■ ABOUT THIS TASK ■
Where the listing below reaches the line containing "มากถึง 300-400 SKU", start writing out lines exactly, and stop once the line containing "Universidad del Valle, Cali, Colombia" has been written.

=====

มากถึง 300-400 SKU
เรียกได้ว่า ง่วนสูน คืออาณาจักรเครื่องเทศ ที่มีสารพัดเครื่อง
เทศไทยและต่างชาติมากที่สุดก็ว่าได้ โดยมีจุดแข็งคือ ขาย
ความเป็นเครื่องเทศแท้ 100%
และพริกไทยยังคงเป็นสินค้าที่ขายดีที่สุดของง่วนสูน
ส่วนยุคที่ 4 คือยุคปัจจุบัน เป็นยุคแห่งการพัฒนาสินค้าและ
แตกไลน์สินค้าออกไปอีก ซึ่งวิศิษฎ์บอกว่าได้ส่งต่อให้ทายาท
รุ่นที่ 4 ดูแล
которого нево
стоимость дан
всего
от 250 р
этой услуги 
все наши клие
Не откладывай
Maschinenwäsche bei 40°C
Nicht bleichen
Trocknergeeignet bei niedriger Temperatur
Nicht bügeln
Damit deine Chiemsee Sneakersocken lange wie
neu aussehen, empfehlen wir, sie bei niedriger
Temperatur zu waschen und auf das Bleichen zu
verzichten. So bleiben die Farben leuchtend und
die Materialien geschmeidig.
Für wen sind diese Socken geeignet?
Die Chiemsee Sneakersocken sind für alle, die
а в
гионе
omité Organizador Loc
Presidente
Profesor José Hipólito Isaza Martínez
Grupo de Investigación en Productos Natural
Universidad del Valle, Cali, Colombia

=====

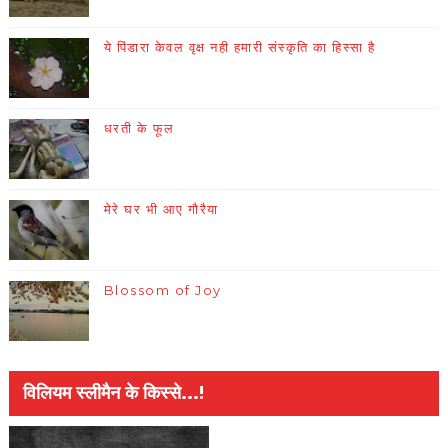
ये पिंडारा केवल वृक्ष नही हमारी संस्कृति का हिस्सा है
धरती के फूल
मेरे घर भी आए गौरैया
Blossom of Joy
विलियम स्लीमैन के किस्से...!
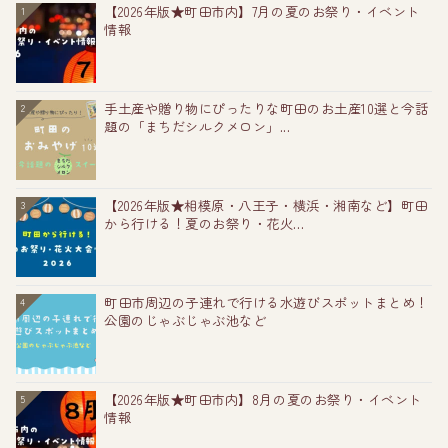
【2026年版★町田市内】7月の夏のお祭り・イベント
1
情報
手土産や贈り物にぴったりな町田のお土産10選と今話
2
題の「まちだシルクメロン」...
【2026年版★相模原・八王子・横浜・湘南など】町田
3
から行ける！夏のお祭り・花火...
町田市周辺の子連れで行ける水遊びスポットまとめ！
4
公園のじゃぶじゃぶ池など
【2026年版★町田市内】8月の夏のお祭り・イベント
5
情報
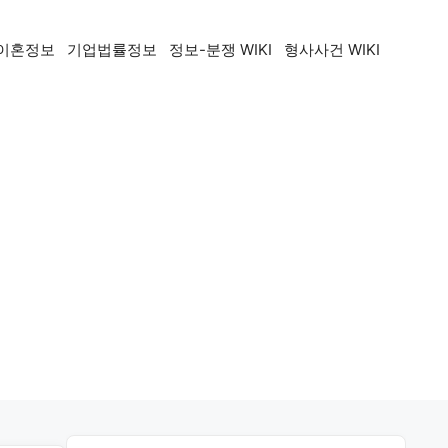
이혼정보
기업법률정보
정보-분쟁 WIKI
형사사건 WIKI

=====

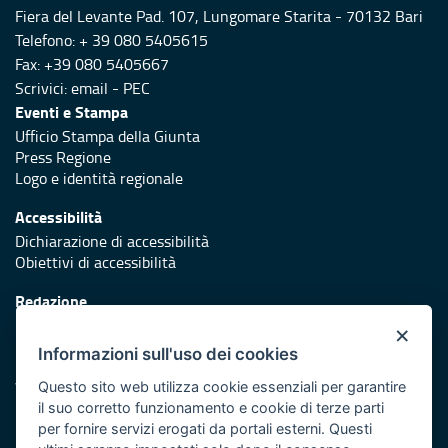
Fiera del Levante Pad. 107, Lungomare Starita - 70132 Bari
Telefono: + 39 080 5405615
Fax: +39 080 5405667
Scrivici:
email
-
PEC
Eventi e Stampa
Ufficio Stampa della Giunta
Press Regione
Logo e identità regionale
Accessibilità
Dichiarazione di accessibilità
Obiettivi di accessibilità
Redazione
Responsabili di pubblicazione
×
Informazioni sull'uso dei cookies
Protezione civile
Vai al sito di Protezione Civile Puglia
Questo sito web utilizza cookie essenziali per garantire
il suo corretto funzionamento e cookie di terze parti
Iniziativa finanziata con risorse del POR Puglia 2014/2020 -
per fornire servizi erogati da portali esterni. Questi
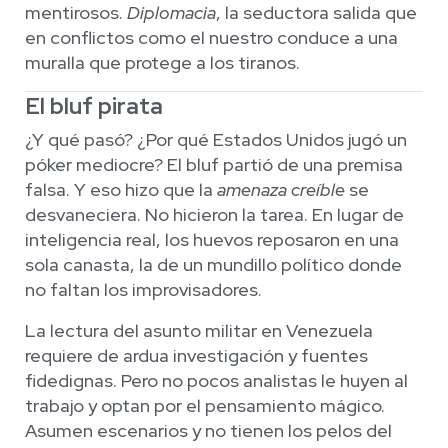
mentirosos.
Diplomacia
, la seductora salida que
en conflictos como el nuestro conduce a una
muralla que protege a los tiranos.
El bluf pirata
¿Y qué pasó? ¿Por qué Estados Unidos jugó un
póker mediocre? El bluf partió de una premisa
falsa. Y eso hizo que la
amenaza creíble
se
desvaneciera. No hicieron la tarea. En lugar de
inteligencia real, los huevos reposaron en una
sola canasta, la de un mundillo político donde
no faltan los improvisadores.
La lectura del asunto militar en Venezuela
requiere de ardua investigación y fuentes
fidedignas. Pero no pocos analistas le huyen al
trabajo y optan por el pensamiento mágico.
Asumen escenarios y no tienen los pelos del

=====

■ REPLY TO THE EXERCISE ■
มากถึง 300-400 SKU
เรียกได้ว่า ง่วนสูน คืออาณาจักรเครื่องเทศ ที่มีสารพัดเครื่อง
เทศไทยและต่างชาติมากที่สุดก็ว่าได้ โดยมีจุดแข็งคือ ขาย
ความเป็นเครื่องเทศแท้ 100%
และพริกไทยยังคงเป็นสินค้าที่ขายดีที่สุดของง่วนสูน
ส่วนยุคที่ 4 คือยุคปัจจุบัน เป็นยุคแห่งการพัฒนาสินค้าและ
แตกไลน์สินค้าออกไปอีก ซึ่งวิศิษฎ์บอกว่าได้ส่งต่อให้ทายาท
รุ่นที่ 4 ดูแล
которого нево
стоимость дан
всего
от 250 р
этой услуги 
все наши клие
Не откладывай
Maschinenwäsche bei 40°C
Nicht bleichen
Trocknergeeignet bei niedriger Temperatur
Nicht bügeln
Damit deine Chiemsee Sneakersocken lange wie
neu aussehen, empfehlen wir, sie bei niedriger
Temperatur zu waschen und auf das Bleichen zu
verzichten. So bleiben die Farben leuchtend und
die Materialien geschmeidig.
Für wen sind diese Socken geeignet?
Die Chiemsee Sneakersocken sind für alle, die
а в
гионе
omité Organizador Loc
Presidente
Profesor José Hipólito Isaza Martínez
Grupo de Investigación en Productos Natural
Universidad del Valle, Cali, Colombia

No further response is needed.